We also use our ability to communicate around the world to help family members to get in touch with loved ones affected by a disaster.
Ham Radio operators have been on the scene helping in every disaster from the earthquakes in Nepal to the recent flooding in California.
Technology and the Maker Movement
I only became a Ham 5 years ago but many of my fellow Ham Radio operators got their license when they were in their early teens. Some have used what they learned to launch their careers. Many have had successful careers in STEM fields, all launched by their interest in Ham Radio at a young age. As technology advances so does the technology used in our hobby. We even have a Nobel laureate, Joe Taylor K1JT who is a ham. Joe has developed weak signal digital communication modes that let us communicate by bouncing signals off the moon!
As technology has advanced, so has the use of it in Ham Radio. Most Ham Radio operators have one or more computers in their shack. Many also have a software designed radio (SDR), where much of the radio functionality is implemented using Software. Hams use sound cards to run digital modes, which are a lot like texting over the radio. We use the internet extensively as part of operating. We can also make contacts through satellites orbiting the earth and even the International Space Station.
Most hams love do-it-yourself technical projects – building a station, home brewing an antenna, building a radio or other station component. In my day job, I am a program manager for software development projects. It has been a while since I have built anything myself. As a Ham, I taught myself how to code in Python and about the Raspberry Pi and I built the DX Alarm Clock.

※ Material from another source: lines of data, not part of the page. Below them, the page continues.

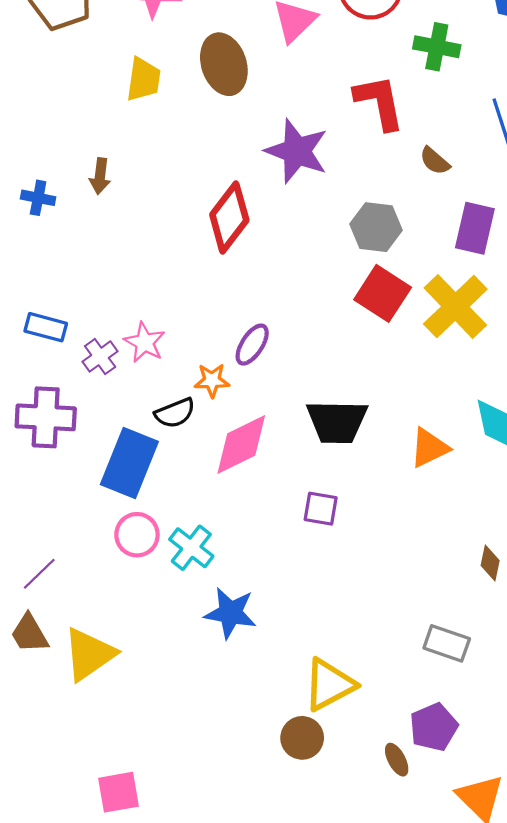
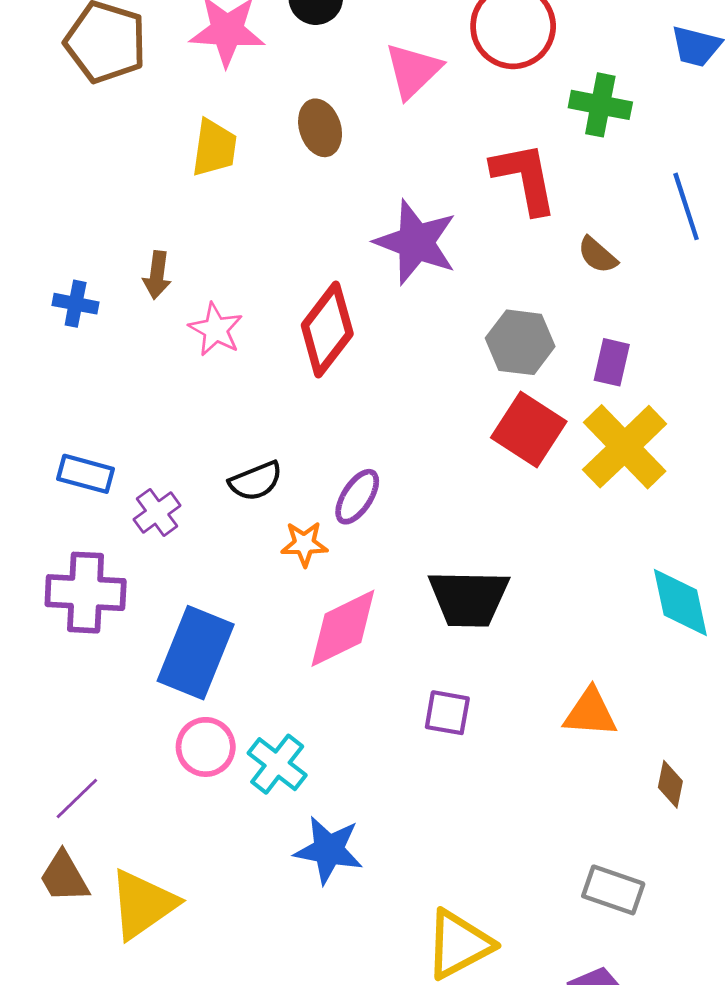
brown ellipse: (224, 64) -> (320, 128), size x0.7
purple rectangle: (475, 228) -> (612, 362), moved, size x0.7
pink star: (145, 342) -> (216, 329), moved
black semicircle: (175, 413) -> (256, 481), moved
orange triangle: (429, 448) -> (590, 713), moved, turned 30

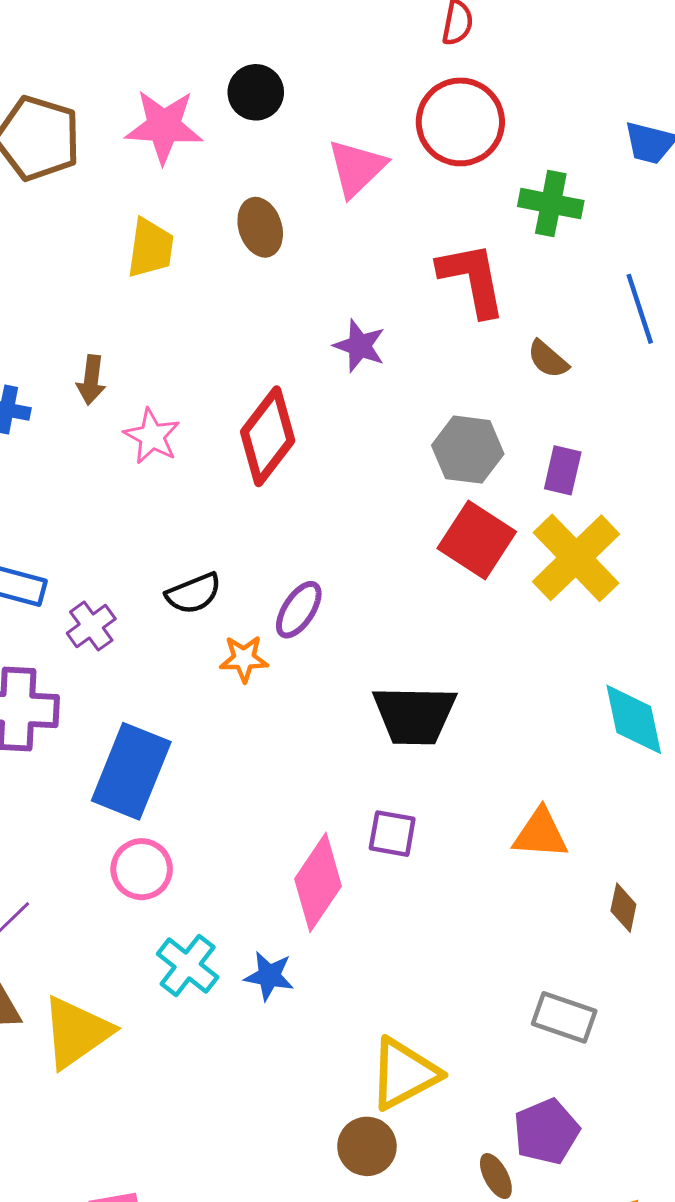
purple star: (416, 242) -> (360, 346), size x0.6
pink diamond: (343, 628) -> (318, 882), moved, turned -30
cyan cross: (277, 764) -> (188, 966), moved
blue star: (329, 850) -> (269, 976), size x0.7

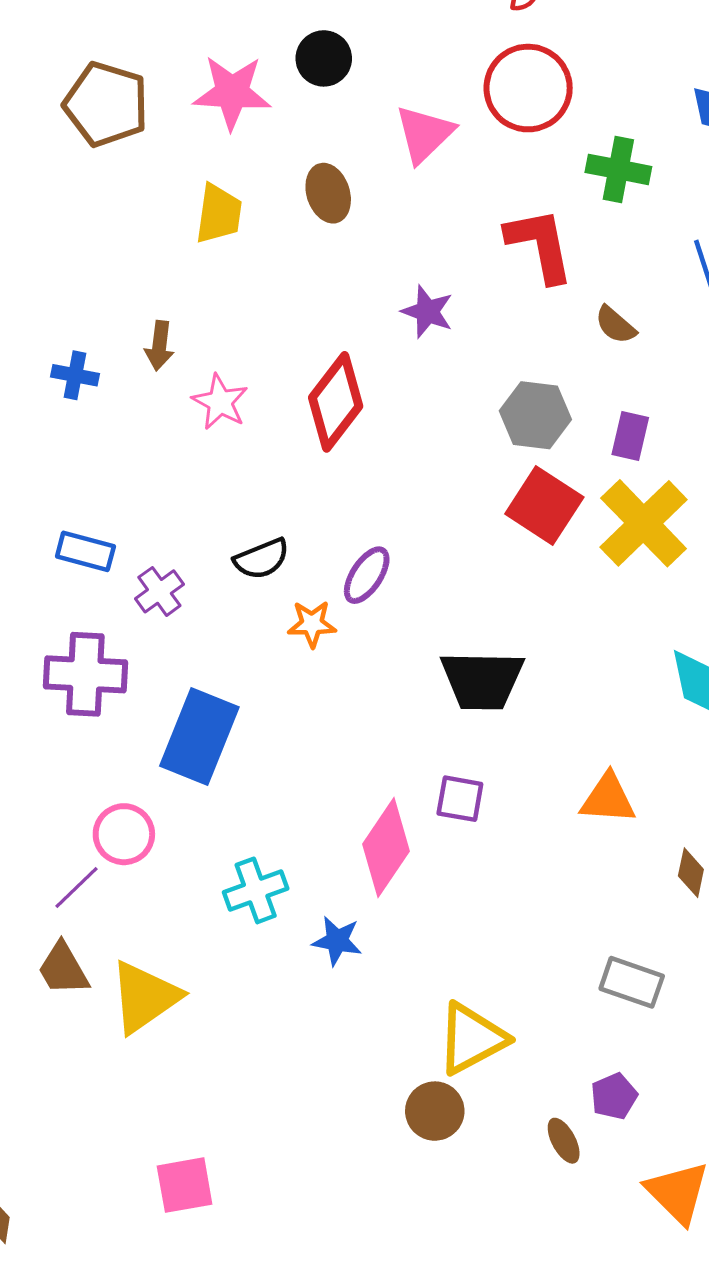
pink circle: (142, 869) -> (124, 834), moved
cyan cross: (188, 966) -> (256, 890), moved, turned 32
purple pentagon: (546, 1132) -> (614, 1096), size x0.7

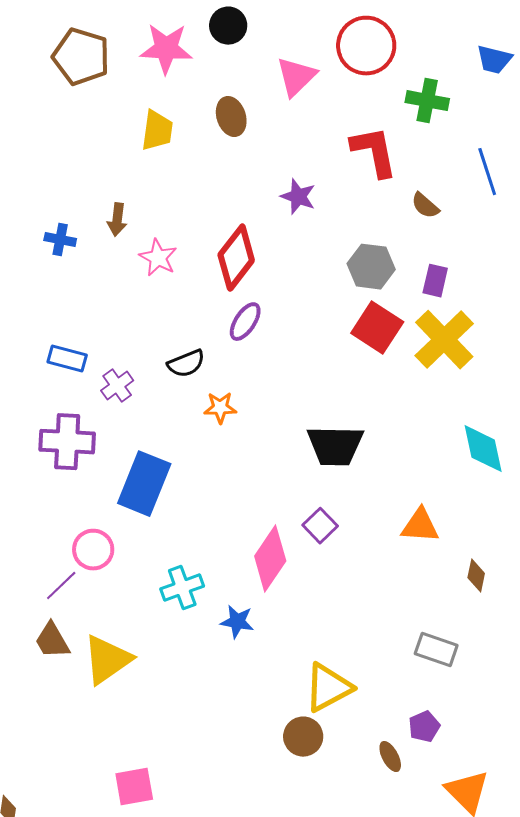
purple ellipse: (367, 575) -> (245, 322), moved
purple square: (460, 799) -> (320, 526), turned 36

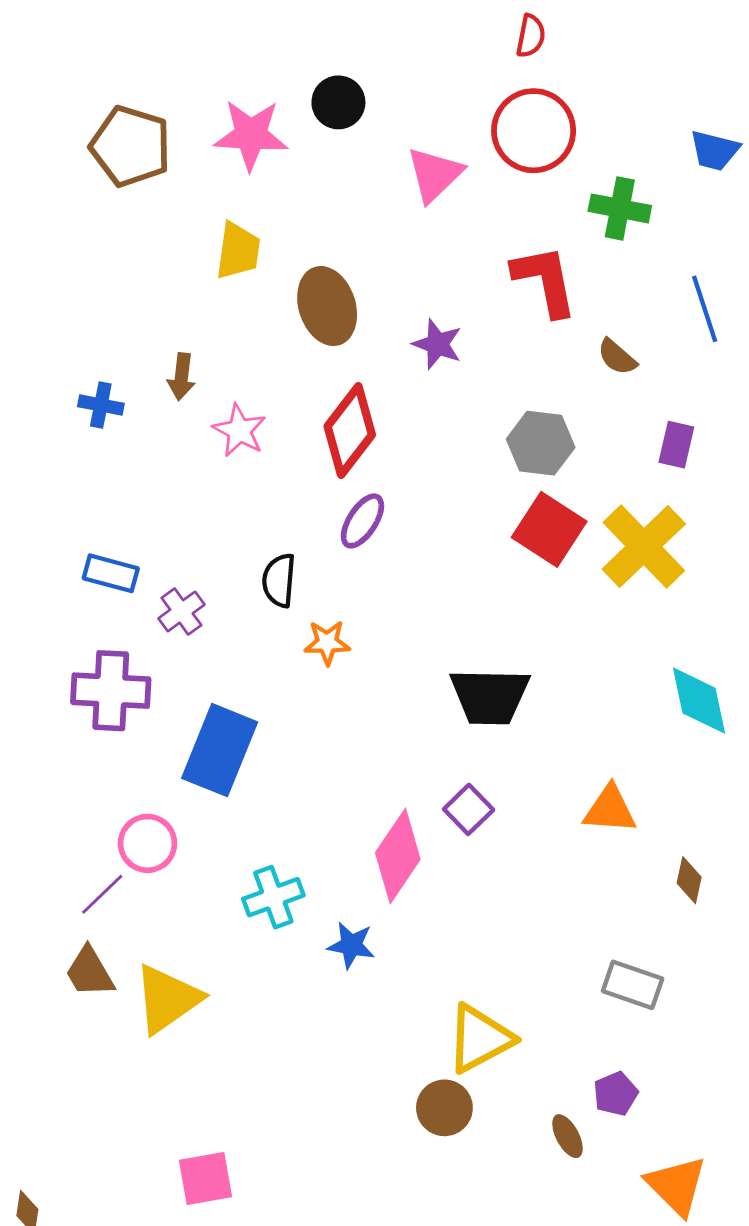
brown ellipse: (231, 117) -> (327, 306), moved, size x1.4
purple rectangle: (435, 281) -> (676, 445), moved
black semicircle: (186, 364) -> (279, 580), turned 117

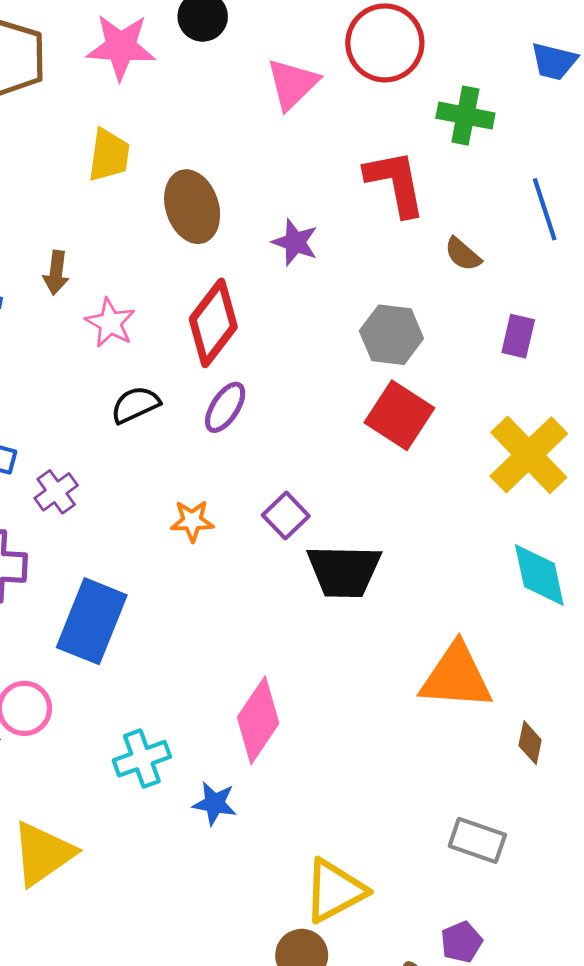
yellow cross: (644, 546) -> (529, 455), moved
black semicircle: (279, 580) -> (135, 405), moved, turned 60
purple square: (469, 809) -> (286, 516), moved
orange triangle: (610, 809) -> (456, 677), size x1.5

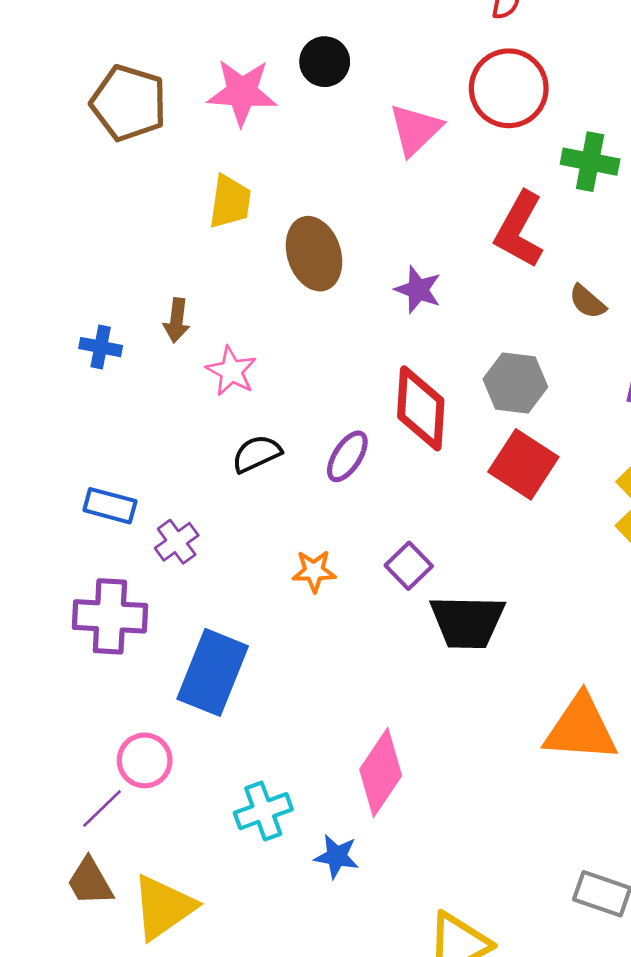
red L-shape: (395, 183) -> (519, 230), turned -140
red diamond: (213, 323) -> (421, 408), moved, turned -34

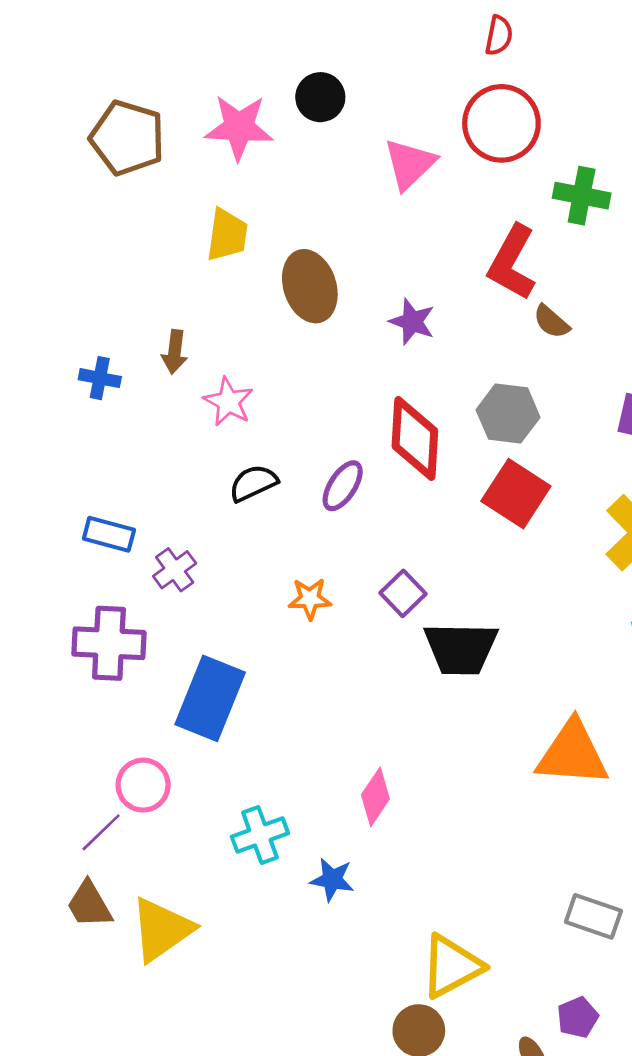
brown semicircle: (587, 302) -> (551, 322), moved
pink diamond: (381, 772) -> (375, 797), size x0.7

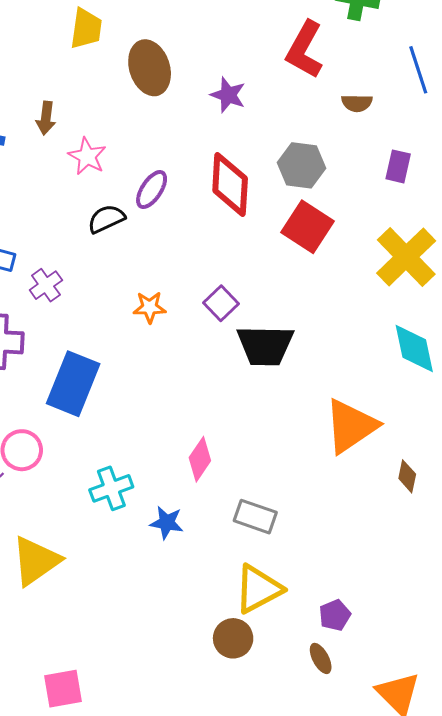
brown semicircle: (551, 322) -> (357, 103), moved, turned -40
purple ellipse: (343, 486) -> (152, 190), moved
orange triangle: (572, 754) -> (351, 426), turned -38
gray rectangle: (593, 916) -> (255, 517), moved
purple pentagon: (578, 1017) -> (335, 615), moved

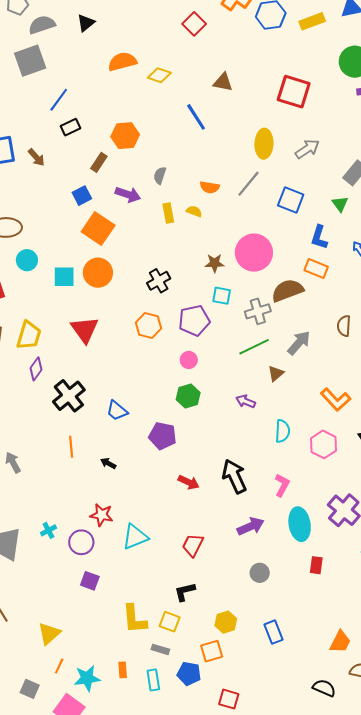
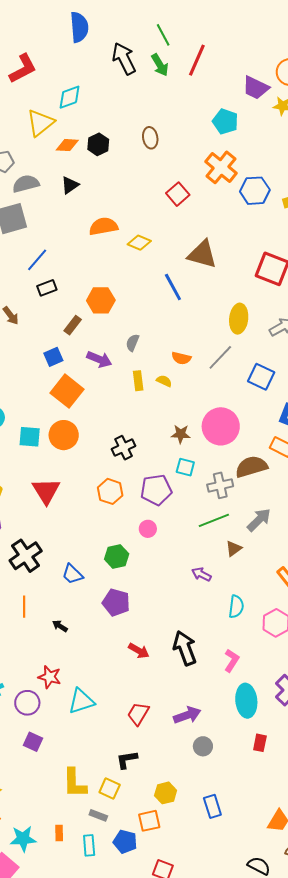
brown triangle: (223, 82) -> (202, 254), size x1.5
green hexagon: (188, 396) -> (117, 557), moved
purple arrow: (251, 526) -> (187, 715), moved

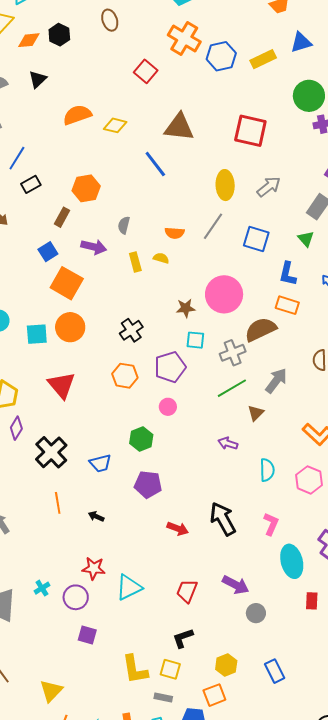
blue trapezoid: (72, 574) -> (100, 463), turned -50
purple arrow: (187, 715) -> (236, 585), turned 56

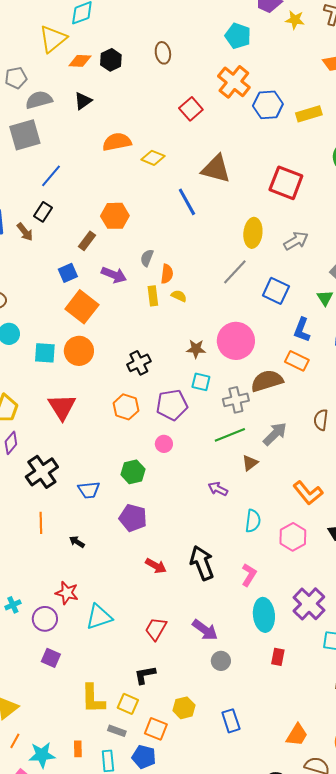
black rectangle: (31, 184) -> (43, 212), moved, turned -36
orange semicircle: (175, 233) -> (167, 274), moved, turned -96
orange square: (214, 695) -> (156, 729), moved, turned 35

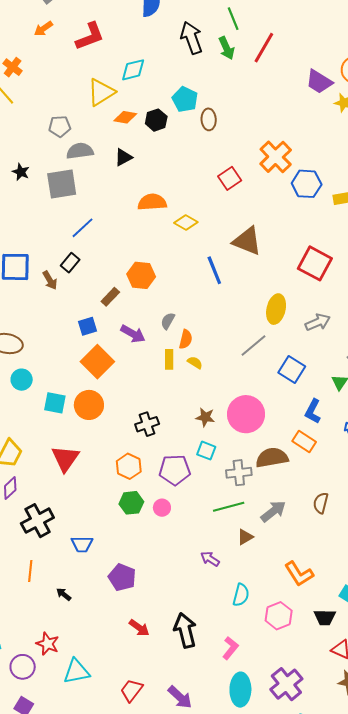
cyan pentagon: (238, 36) -> (185, 99), moved
green hexagon: (133, 472) -> (131, 503), moved

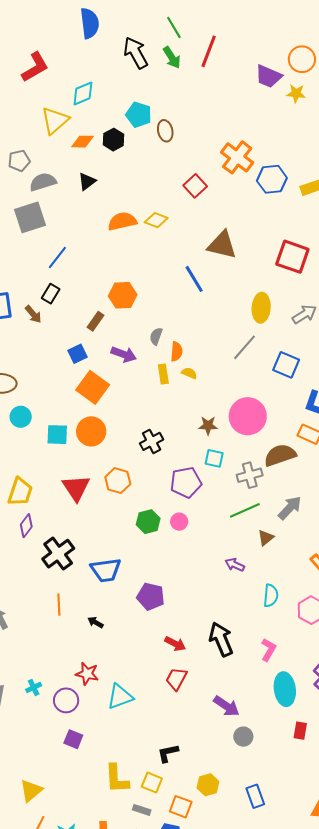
yellow diamond: (186, 222) -> (156, 220), moved
orange hexagon: (129, 466) -> (118, 481), moved
blue trapezoid: (82, 544) -> (106, 570), size x1.4
red trapezoid: (131, 690) -> (176, 679), moved

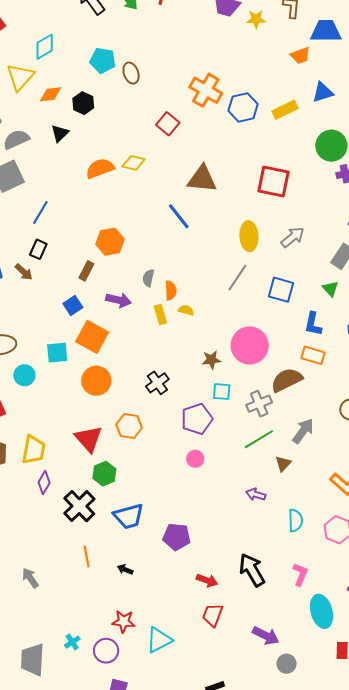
black hexagon: (113, 140) -> (83, 103), moved
cyan square: (57, 435) -> (57, 353), moved
green hexagon: (148, 522) -> (104, 474), moved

One of the coolest things about being an amateur radio operator is that you can communicate with other hams all over the world. Ham Radio is an international community where we all have something in common to talk about. That is our stations and why we enjoy ham radio. The QSL card above is from a memorable QSO with Mal, VK6LC, from Western Australia, who was the last contact that I needed for a Worked All Zones award. I must have talked to him for 1/2 hour about his town in Australia and his pet kangaroos!
I have learned much about geography from being on the air and trying to contact as many countries as I can. There are 339 DX Entities, which are countries or other geographical entities. I have learned where each one is in order to understand where propagation will allow me to make a contact. I have learned a great deal about world geography. Through exchanging QSL cards often get to see photos from so many areas of the world.
Achievement – DXing and Contesting
DXing and Contesting provide a sense of achievement and exciting opportunity for competition. Many Hams work toward operating awards. You can get an operating award for contacting all 50 states or contacting 100 or more countries. There are also awards for contacting Islands, cities in Japan, countries in Asia, or anything else you can imagine. Each of these operating awards provides a sense of accomplishment and helps to build skills. Contesting builds skills through competition among Hams to see who can make the most contacts with the most places in 24 or 48 hours. Contesting also improves our operating skills and teaches us to copy callsigns and additional data accurately.
Teaching Licensing Classes – Passing it On
Recently I joined a team of club members who teach license classes to others who want to get licensed or upgrade their existing licenses. Teaching provides a way to improve my presentation skills. It also helps me to really understand the material that we teach about Amateur Radio. It is a thrill at the end of the class to see many people earn their licenses or upgrades.
There are so many interesting aspects of Ham Radio which are what makes it such a great hobby. Getting your license can open up a world of possibilities. Upgrading to a new license class provides more opportunities to communicate over longer distances. Our club provides many resources to help you get your first license, upgrade to a new license class, and learn about the many aspects of our hobby.